▶ [INSTRUCTIONS FOR THE TASK]
Print exactly the lines that run from the first line of the material to the line containing "A Hy-Generation combinou o motor", both ends included, and skip the pictures.

▶ [EXERCISE MATERIAL]
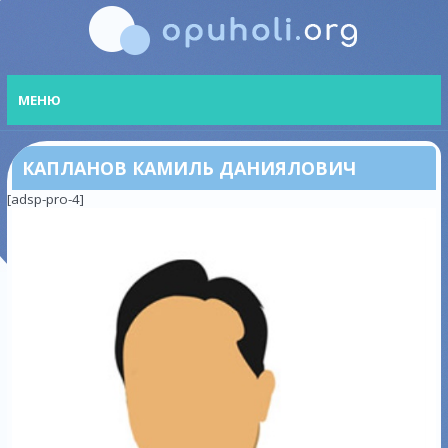
МЕНЮ
КАПЛАНОВ КАМИЛЬ ДАНИЯЛОВИЧ
[adsp-pro-4]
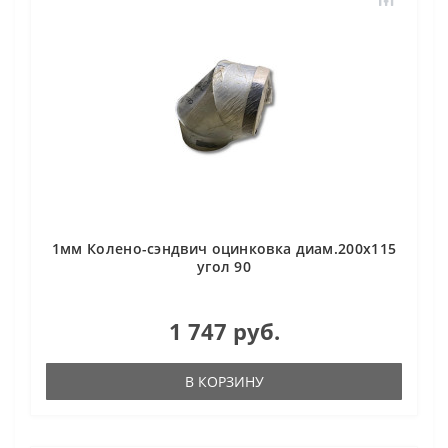
1мм Колено-сэндвич оцинковка диам.200х115
угол 90
1 747 руб.
В КОРЗИНУ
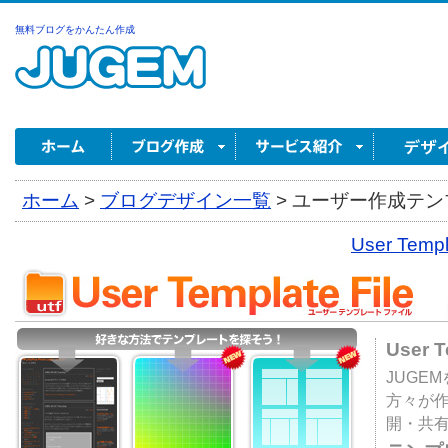
無料ブログをかんたん作成
ホーム
>
ブログデザイン一覧
>
ユーザー作成テンプ
User Tem
User 
JUGE
方々が
開・共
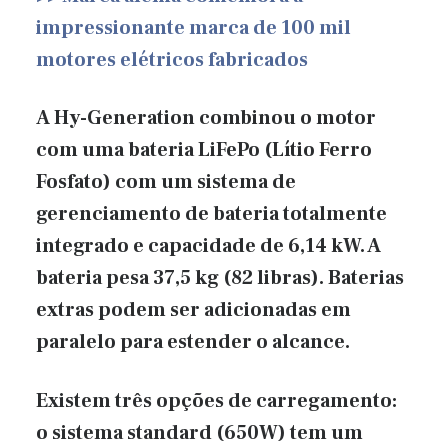
impressionante marca de 100 mil
motores elétricos fabricados
A Hy-Generation combinou o motor
com uma bateria LiFePo (Lítio Ferro
Fosfato) com um sistema de
gerenciamento de bateria totalmente
integrado e capacidade de 6,14 kW. A
bateria pesa 37,5 kg (82 libras). Baterias
extras podem ser adicionadas em
paralelo para estender o alcance.
Existem três opções de carregamento:
o sistema standard (650W) tem um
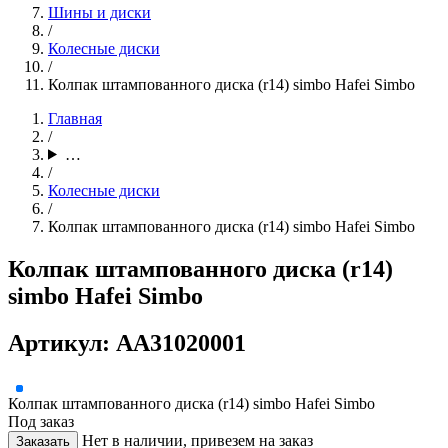
Шины и диски
/
Колесные диски
/
Колпак штампованного диска (r14) simbo Hafei Simbo
Главная
/
…
/
Колесные диски
/
Колпак штампованного диска (r14) simbo Hafei Simbo
Колпак штампованного диска (r14)
simbo Hafei Simbo
Артикул: AA31020001
Колпак штампованного диска (r14) simbo Hafei Simbo
Под заказ
Нет в наличии, привезем на заказ
Заказать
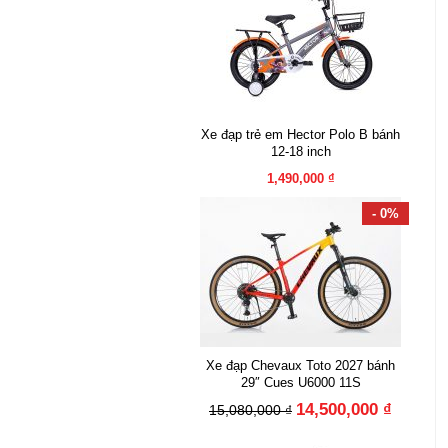
Xe đạp trẻ em Hector Polo B bánh
12-18 inch
1,490,000 ₫
- 0%
Xe đạp Chevaux Toto 2027 bánh
29″ Cues U6000 11S
14,500,000 ₫
15,080,000 ₫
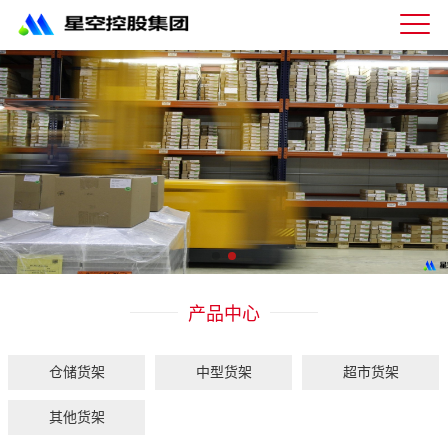
星
空
体
育
科
技
有
限
公
司-
仓
储
货
架|
产品中心
超
市
货
架|
仓储货架
中型货架
超市货架
重
型
其他货架
货
架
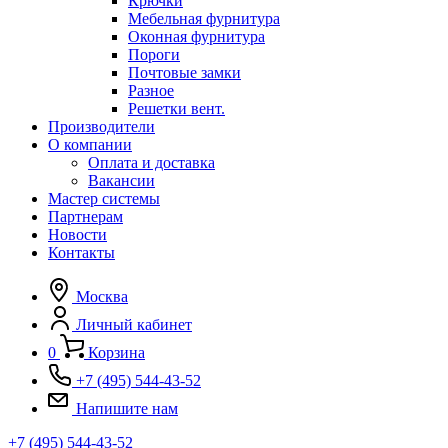
Крючки
Мебельная фурнитура
Оконная фурнитура
Пороги
Почтовые замки
Разное
Решетки вент.
Производители
О компании
Оплата и доставка
Вакансии
Мастер системы
Партнерам
Новости
Контакты
Москва
Личный кабинет
0
Корзина
+7 (495) 544-43-52
Напишите нам
+7 (495) 544-43-52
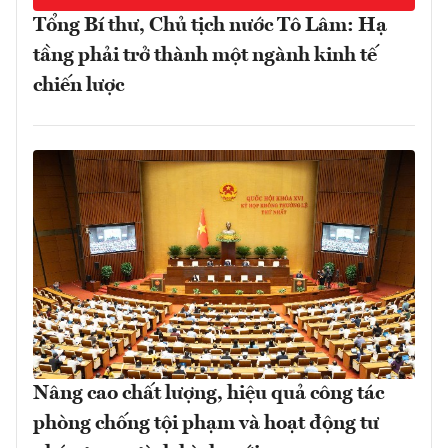
Tổng Bí thư, Chủ tịch nước Tô Lâm: Hạ
tầng phải trở thành một ngành kinh tế
chiến lược
Nâng cao chất lượng, hiệu quả công tác
phòng chống tội phạm và hoạt động tư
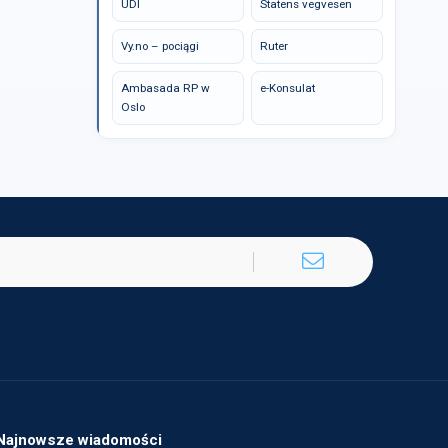
UDI
Statens vegvesen
Vy.no – pociągi
Ruter
Ambasada RP w
e-Konsulat
Oslo
Najnowsze wiadomości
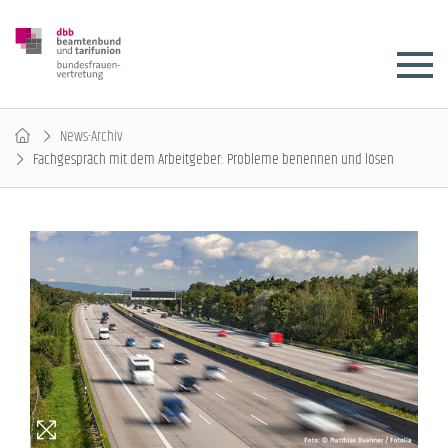
News-Archiv
Fachgespräch mit dem Arbeitgeber: Probleme benennen und lösen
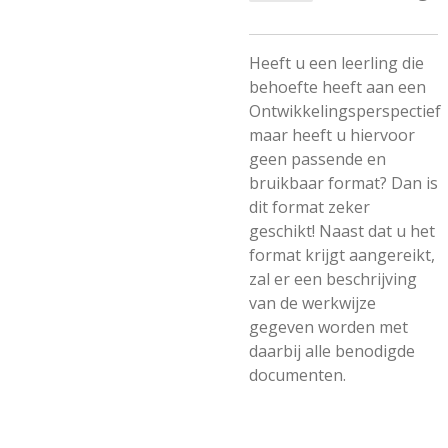
Heeft u een leerling die
behoefte heeft aan een
Ontwikkelingsperspectief
maar heeft u hiervoor
geen passende en
bruikbaar format? Dan is
dit format zeker
geschikt! Naast dat u het
format krijgt aangereikt,
zal er een beschrijving
van de werkwijze
gegeven worden met
daarbij alle benodigde
documenten.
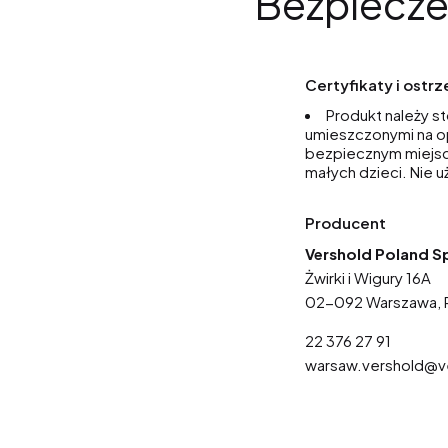
Bezpiecze
Certyfikaty i ostr
Produkt należy s
umieszczonymi na o
bezpiecznym miejscu
małych dzieci. Nie
Producent
Vershold Poland Sp
Żwirki i Wigury 16A
02-092 Warszawa, 
22 376 27 91
warsaw.vershold@v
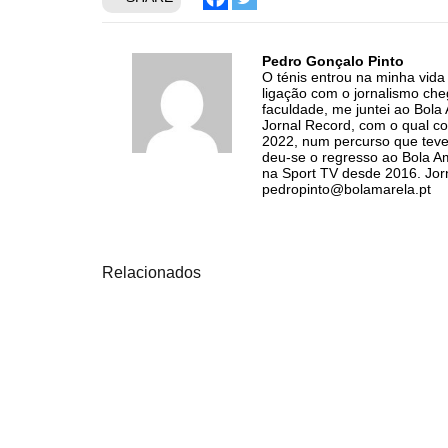
Pedro Gonçalo Pinto
O ténis entrou na minha vid
ligação com o jornalismo ch
faculdade, me juntei ao Bol
Jornal Record, com o qual co
2022, num percurso que teve
deu-se o regresso ao Bola Am
na Sport TV desde 2016. Jorn
pedropinto@bolamarela.pt
Relacionados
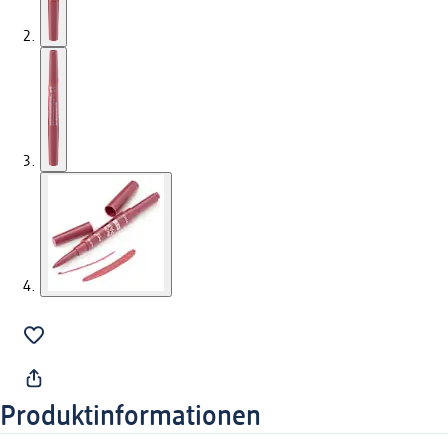
Produktinformationen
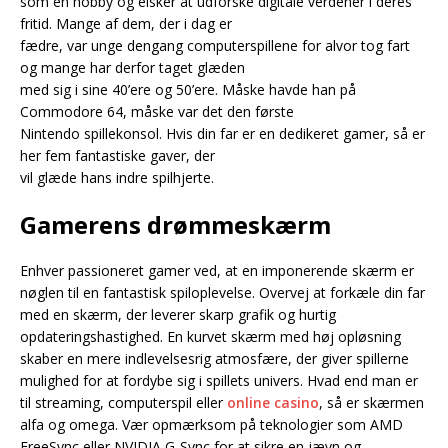
som en hobby og elsker at udforske digitale verdener i deres
fritid. Mange af dem, der i dag er
fædre, var unge dengang computerspillene for alvor tog fart
og mange har derfor taget glæden
med sig i sine 40’ere og 50’ere. Måske havde han på
Commodore 64, måske var det den første
Nintendo spillekonsol. Hvis din far er en dedikeret gamer, så er
her fem fantastiske gaver, der
vil glæde hans indre spilhjerte.
Gamerens drømmeskærm
Enhver passioneret gamer ved, at en imponerende skærm er
nøglen til en fantastisk spiloplevelse. Overvej at forkæle din far
med en skærm, der leverer skarp grafik og hurtig
opdateringshastighed. En kurvet skærm med høj opløsning
skaber en mere indlevelsesrig atmosfære, der giver spillerne
mulighed for at fordybe sig i spillets univers. Hvad end man er
til streaming, computerspil eller
online casino
, så er skærmen
alfa og omega. Vær opmærksom på teknologier som AMD
FreeSync eller NVIDIA G-Sync for at sikre en jævn og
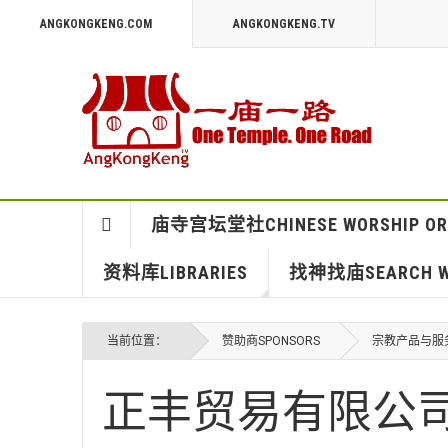
ANGKONGKENG.COM
ANGKONGKENG.TV
庙寺宫坛堂社CHINESE WORSHIP OR
资料库LIBRARIES
找神找庙SEARCH WO
当前位置：
赞助商SPONSORS
宗教产品与服务 
正丰贸易有限公司Che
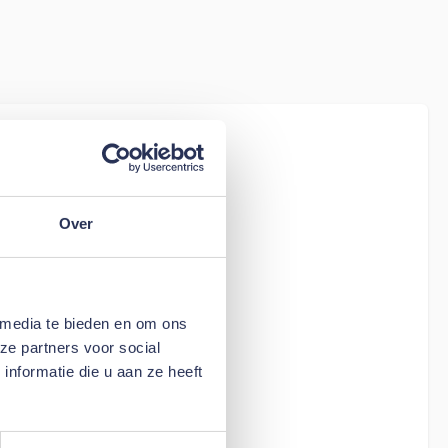
iew
tion Living
 518
Over
 media te bieden en om ons
ze partners voor social
nformatie die u aan ze heeft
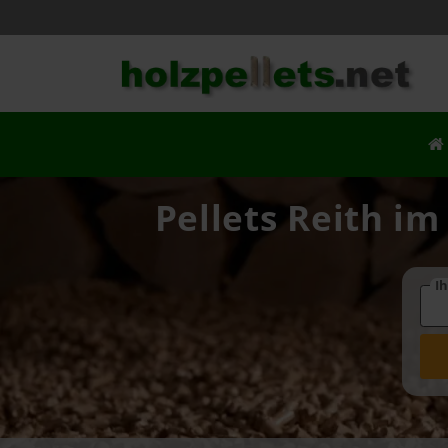
Pellets Reith im
Ih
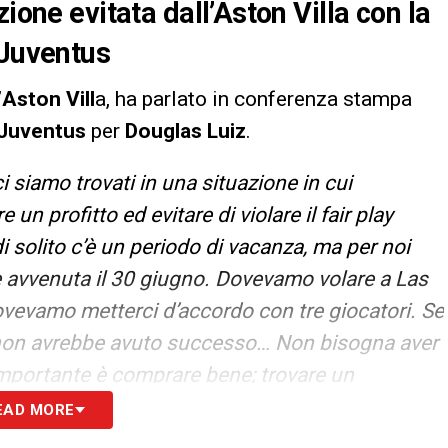
ione evitata dall’Aston Villa con la
 Juventus
’
Aston Vill
a, ha parlato in conferenza stampa
Juventus
per
Douglas Luiz
.
i siamo trovati in una situazione in cui
n profitto ed evitare di violare il fair play
i solito c’è un periodo di vacanza, ma per noi
 è avvenuta il 30 giugno. Dovevamo volare a Las
Dovevamo metterci d’accordo con tre giocatori. Se
 non avrebbe avuto successo… Non bisogna aver
importante è comprare bene; trovare un
un giocatore che dia le stesse garanzie di quello
EAD MORE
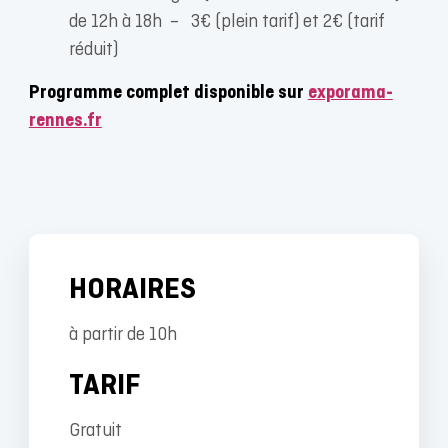
de 12h à 18h – 3€ (plein tarif) et 2€ (tarif
réduit)
Programme complet disponible sur
exporama-
rennes.fr
HORAIRES
à partir de 10h
TARIF
Gratuit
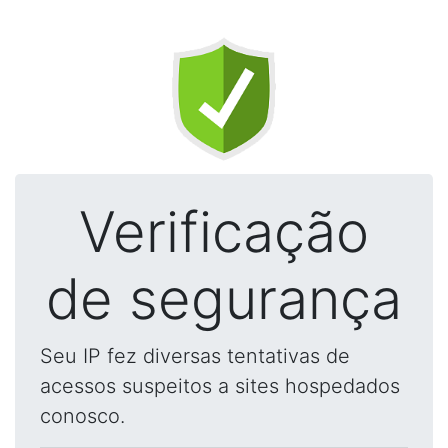
Verificação
de segurança
Seu IP fez diversas tentativas de
acessos suspeitos a sites hospedados
conosco.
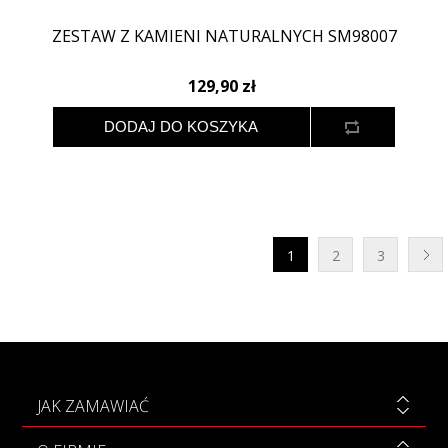
ZESTAW Z KAMIENI NATURALNYCH SM98007
129,90 zł
1
2
3
JAK ZAMAWIAĆ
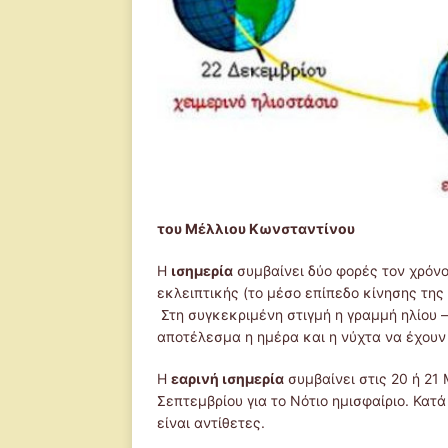
του Μέλλιου Κωνσταντίνου
Η
ισημερία
συμβαίνει δύο φορές τον χρόνο,
εκλειπτικής (το μέσο επίπεδο κίνησης της 
Στη συγκεκριμένη στιγμή η γραμμή ηλίου –
αποτέλεσμα η ημέρα και η νύχτα να έχουν 
Η
εαρινή
ισημερία
συμβαίνει στις 20 ή 21 
Σεπτεμβρίου για το Νότιο ημισφαίριο. Κατ
είναι αντίθετες.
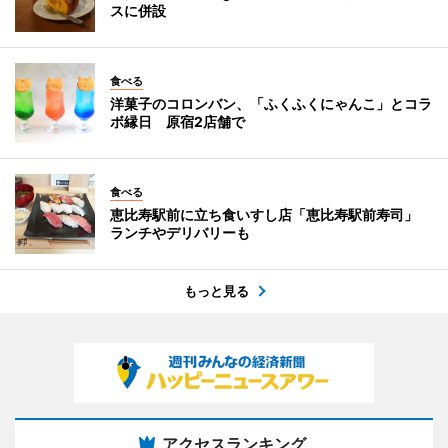
スに併設
食べる
洋菓子のコロンバン、「ふくふくにゃんこ」とコラ
ボ縁日 原宿2店舗で
食べる
恵比寿駅前に立ち食いすし店「恵比寿駅前寿司」
ランチやデリバリーも
もっと見る
アクセスランキング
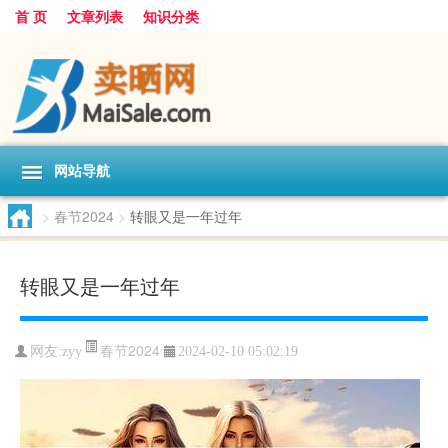
首 页
文章列表
知识分类
网站导航
>
春节2024
>
转眼又是一年过年
转眼又是一年过年
春节2024
网友:
zyy
2024-02-10 05:02:19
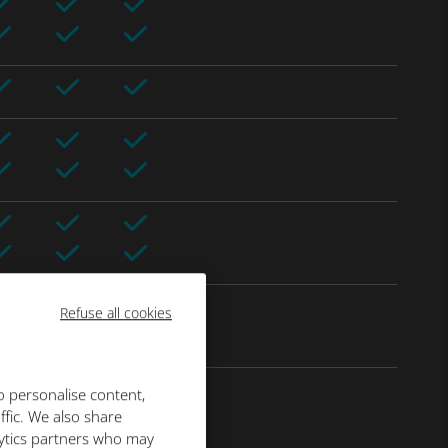
Refuse all cookies
o personalise content,
ffic. We also share
lytics partners who may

▶ [TASK ANSWER]
МЕНЮ
КАПЛАНОВ КАМИЛЬ ДАНИЯЛОВИЧ
[adsp-pro-4]
1мм Колено-сэндвич оцинковка диам.200х115
угол 90
1 747 руб.
В КОРЗИНУ
無料ブログをかんたん作成
ホーム
>
ブログデザイン一覧
>
ユーザー作成テンプ
User Tem
User 
JUGE
方々が
開・共
impressionante marca de 100 mil
motores elétricos fabricados
A Hy-Generation combinou o motor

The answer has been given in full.